TOTP is an extension of OTP that uses the current time as a source of uniqueness. It generates a time-based OTP that changes after a certain period, typically 30 seconds. This is commonly used in two-factor authentication systems.

import { generateTOTP } from "otp-agent";

// Define your secret key
const totp = generateTOTP({ secret: "JBSWY3DPEHPK3PXP" });
console.log(totp); // 123456

Arguments

secret: A shared secret key used to generate the TOTP.
timeStep (optional): The time step in seconds. Default is 30.
digits (optional): The number of digits in the OTP. Default is 6.
algorithm (optional): The hashing algorithm to use (e.g., 'SHA-1', 'SHA-256', 'SHA-384', 'SHA-512'). Default is 'SHA-1'.
encoding (optional): The encoding of the secret key (e.g., 'ascii', 'hex', 'base32', 'base64'). Default is 'base32'.

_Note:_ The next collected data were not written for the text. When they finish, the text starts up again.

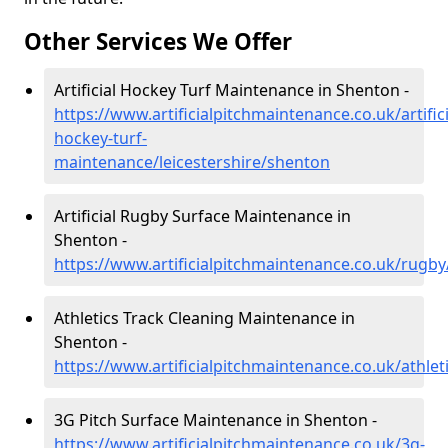
Other Services We Offer
Artificial Hockey Turf Maintenance in Shenton -
https://www.artificialpitchmaintenance.co.uk/artifici
hockey-turf-
maintenance/leicestershire/shenton
Artificial Rugby Surface Maintenance in
Shenton -
https://www.artificialpitchmaintenance.co.uk/rugby
Athletics Track Cleaning Maintenance in
Shenton -
https://www.artificialpitchmaintenance.co.uk/athlet
3G Pitch Surface Maintenance in Shenton -
https://www.artificialpitchmaintenance.co.uk/3g-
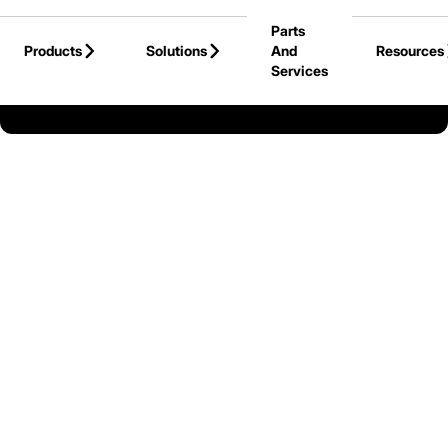
Skip to Main Content
Parts
Products
Solutions
And
Resources
Services
Back to Cat Lift Trucks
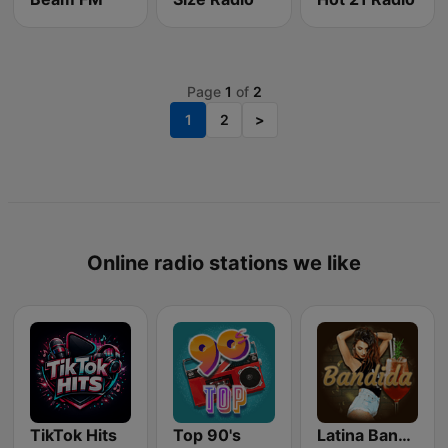
Page
1
of
2
1
2
>
Online radio stations we like
TikTok Hits
Top 90's
Latina Bandida!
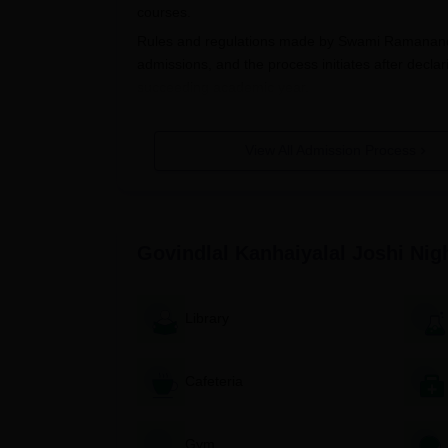
courses.
Rules and regulations made by Swami Ramanand 
admissions, and the process initiates after declar
succeeding academic year.
The college mainly concentrates on the merit of 
admissions for undergraduate levels. The 12th st
View All Admission Process
candidates is prepared, which is a basis for adm
without showing any bias in favor of some candid
Govindlal Kanhaiyalal Joshi Night 
The application procedure of
Govindlal Kanhaiya
Govindlal Kanhaiyalal Joshi Ni
Govindlal Kanhaiyalal Joshi Night
The application form can be collected fro
The application form needs to be filled wi
Library
All the documents need to be attached.
Filled-up application form duly supported
Cafeteria
office before the specified date.
A merit list shall be prepared as per the 
Ramanand Teerth Marathwada University
Gym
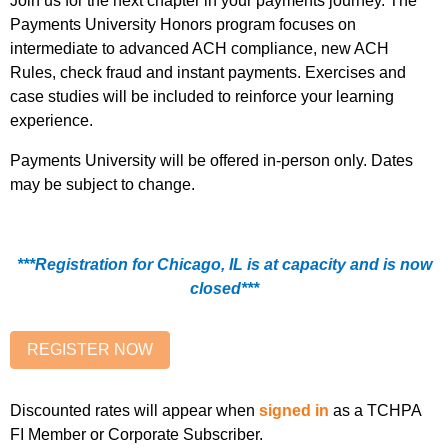
Join us for the next chapter in your payments journey. The
Payments University Honors program focuses on
intermediate to advanced ACH compliance, new ACH
Rules, check fraud and instant payments. Exercises and
case studies will be included to reinforce your learning
experience.
Payments University will be offered in-person only. Dates
may be subject to change.
***Registration for Chicago, IL is at capacity and is now
closed***
Discounted rates will appear when
signed in
as a TCHPA
FI Member or Corporate Subscriber.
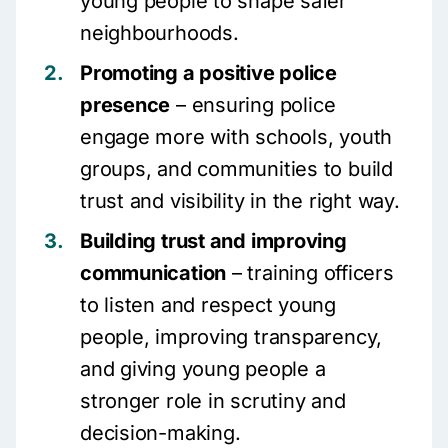
young people to shape safer
neighbourhoods.
Promoting a positive police
presence
– ensuring police
engage more with schools, youth
groups, and communities to build
trust and visibility in the right way.
Building trust and improving
communication
– training officers
to listen and respect young
people, improving transparency,
and giving young people a
stronger role in scrutiny and
decision-making.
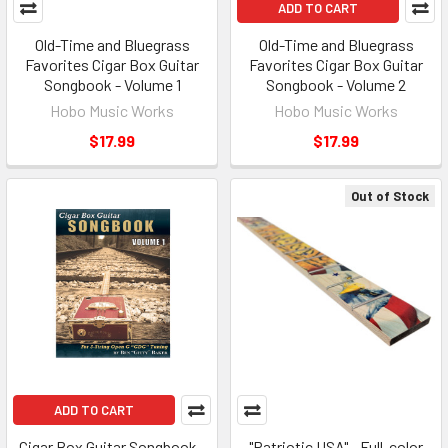
ADD TO CART
Old-Time and Bluegrass
Old-Time and Bluegrass
Favorites Cigar Box Guitar
Favorites Cigar Box Guitar
Songbook - Volume 1
Songbook - Volume 2
Hobo Music Works
Hobo Music Works
$17.99
$17.99
Out of Stock
ADD TO CART
Cigar Box Guitar Songbook -
"Patriotic USA" - Full-color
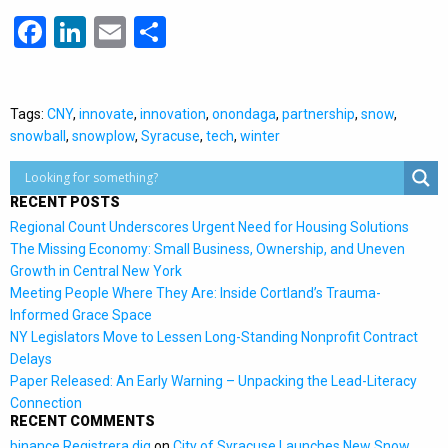
Facebook
LinkedIn
Email
Share
Tags:
CNY
,
innovate
,
innovation
,
onondaga
,
partnership
,
snow
,
snowball
,
snowplow
,
Syracuse
,
tech
,
winter
RECENT POSTS
Regional Count Underscores Urgent Need for Housing Solutions
The Missing Economy: Small Business, Ownership, and Uneven
Growth in Central New York
Meeting People Where They Are: Inside Cortland’s Trauma-
Informed Grace Space
NY Legislators Move to Lessen Long-Standing Nonprofit Contract
Delays
Paper Released: An Early Warning – Unpacking the Lead-Literacy
Connection
RECENT COMMENTS
binance Registrera dig
on
City of Syracuse Launches New Snow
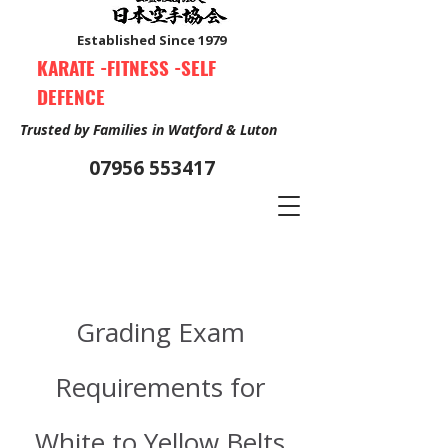
Established Since 1979
KARATE -FITNESS -SELF
DEFENCE
Trusted by Families in Watford & Luton
07956 553417
Book Your Free Trial Class Now
Grading Exam
Requirements for
White to Yellow Belts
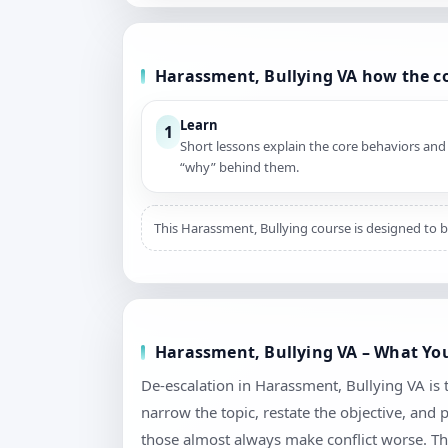
Harassment, Bullying VA how the c
Learn
1
Short lessons explain the core behaviors and
“why” behind them.
This Harassment, Bullying course is designed to b
Harassment, Bullying VA – What You’
De-escalation in Harassment, Bullying VA is ta
narrow the topic, restate the objective, and
those almost always make conflict worse. Th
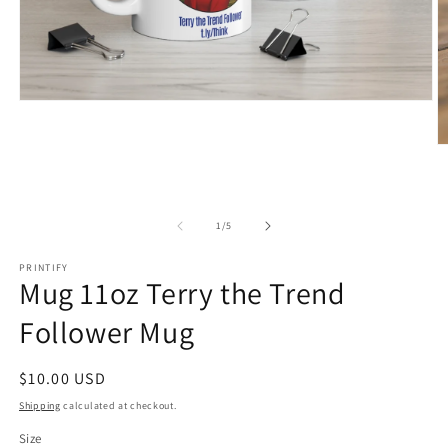
Open
media
1
O
in
m
modal
2
in
m
of
1
/
5
PRINTIFY
Mug 11oz Terry the Trend
Follower Mug
Regular
$10.00 USD
price
Shipping
calculated at checkout.
Size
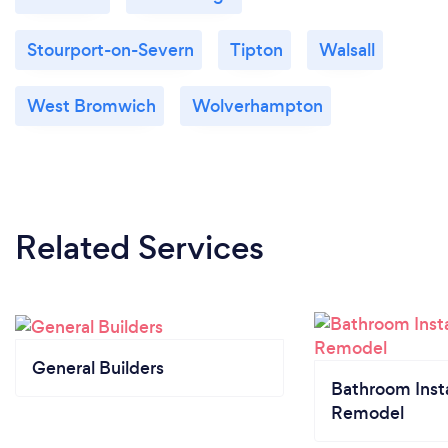
Stourport-on-Severn
Tipton
Walsall
West Bromwich
Wolverhampton
Related Services
General Builders
Bathroom Insta
Remodel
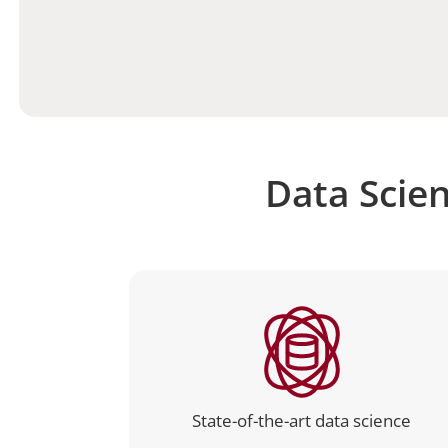
Data Scien
State-of-the-art data science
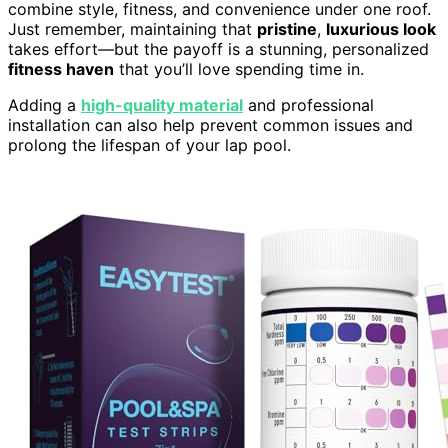
combine style, fitness, and convenience under one roof.
Just remember, maintaining that
pristine
,
luxurious look
takes effort—but the payoff is a stunning, personalized
fitness haven
that you’ll love spending time in.
Adding a
high-quality material
and professional
installation can also help prevent common issues and
prolong the lifespan of your lap pool.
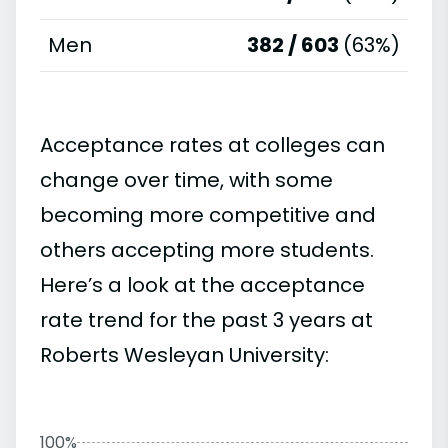
Men
382 / 603
(63%)
Acceptance rates at colleges can
change over time, with some
becoming more competitive and
others accepting more students.
Here’s a look at the acceptance
rate trend for the past 3 years at
Roberts Wesleyan University:
100%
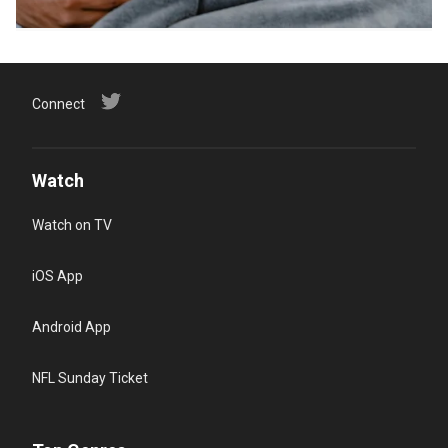
Connect
Watch
Watch on TV
iOS App
Android App
NFL Sunday Ticket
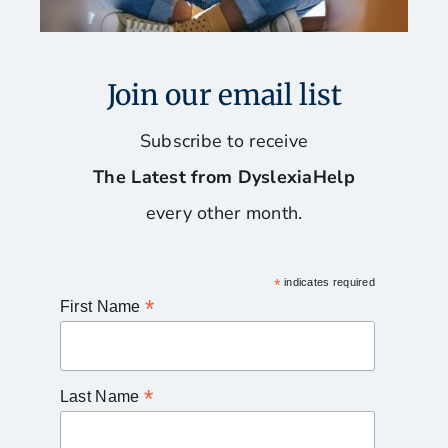
Join our email list
Subscribe to receive
The Latest from DyslexiaHelp
every other month.
*
indicates required
*
First Name
*
Last Name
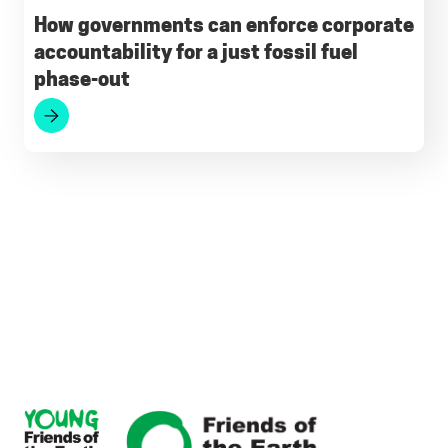
How governments can enforce corporate
accountability for a just fossil fuel
phase-out
Footer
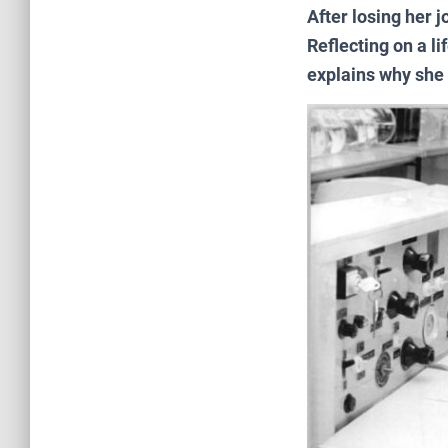
After losing her j
Reflecting on a l
explains why she s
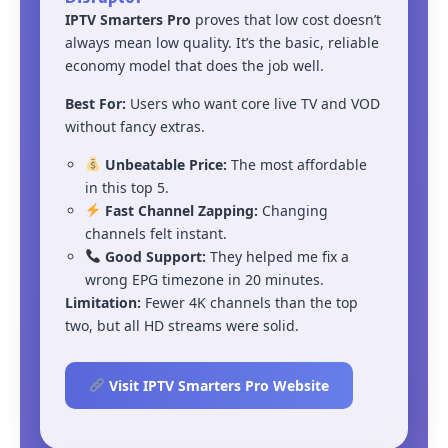
IPTV Smarters Pro
proves that low cost doesn’t
always mean low quality. It’s the basic, reliable
economy model that does the job well.
Best For:
Users who want core live TV and VOD
without fancy extras.
Unbeatable Price:
The most affordable
in this top 5.
Fast Channel Zapping:
Changing
channels felt instant.
Good Support:
They helped me fix a
wrong EPG timezone in 20 minutes.
Limitation:
Fewer 4K channels than the top
two, but all HD streams were solid.
Visit IPTV Smarters Pro Website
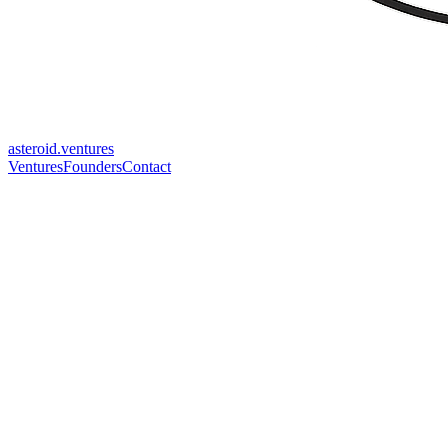
asteroid.ventures
Ventures
Founders
Contact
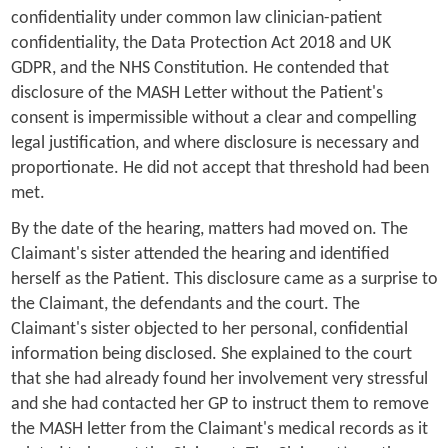
confidentiality under common law clinician-patient
confidentiality, the Data Protection Act 2018 and UK
GDPR, and the NHS Constitution. He contended that
disclosure of the MASH Letter without the Patient's
consent is impermissible without a clear and compelling
legal justification, and where disclosure is necessary and
proportionate. He did not accept that threshold had been
met.
By the date of the hearing, matters had moved on. The
Claimant's sister attended the hearing and identified
herself as the Patient. This disclosure came as a surprise to
the Claimant, the defendants and the court. The
Claimant's sister objected to her personal, confidential
information being disclosed. She explained to the court
that she had already found her involvement very stressful
and she had contacted her GP to instruct them to remove
the MASH letter from the Claimant's medical records as it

🔐 HOTP (HMAC-based One-Time Password)

HOTP is an OTP algorithm based on HMAC (Hash-based Message Authentication Code). It generates a counter-based OTP that changes with each authentication attempt. This is useful for systems where the OTP needs to remain valid until it is used.

import { generateHOTP } from "otp-agent";

// Define your secret key and counter
const hotp = generateHOTP({ secret: "JBSWY3DPEHPK3PXP", counter: 1 });
console.log(hotp); // 654321

Arguments

secret: A shared secret key used to generate the HOTP.
counter: A counter value that increments with each OTP generation.
digits (optional): The number of digits in the OTP. Default is 6.
algorithm (optional): The hashing algorithm to use (e.g., 'SHA-1', 'SHA-256', 'SHA-384', 'SHA-512'). Default is 'SHA-1'.
encoding (optional): The encoding of the secret key (e.g., 'ascii', 'hex', 'base32', 'base64'). Default is 'base32'.

🔐 Recovery Code

Recovery codes are used as a backup method for authentication when the primary OTP method is unavailable. These codes are typically generated in advance and stored securely by the user.

import { generateRecoveryCodes } from "otp-agent";

const recoveryCodes = generateRecoveryCodes({
  numberOfCodes: 4,
  codeLength: 8,
});
console.log(recoveryCodes); // ['44ba0b8c', '3a550413', 'f7cb9a40', '046ee4a0']

Arguments

numberOfCodes: The number of recovery codes to generate.
codeLength: The length of each recovery code.
encoding (optional): The encoding of the recovery codes (e.g., 'hex', 'base32', 'base64'). Default is 'hex'.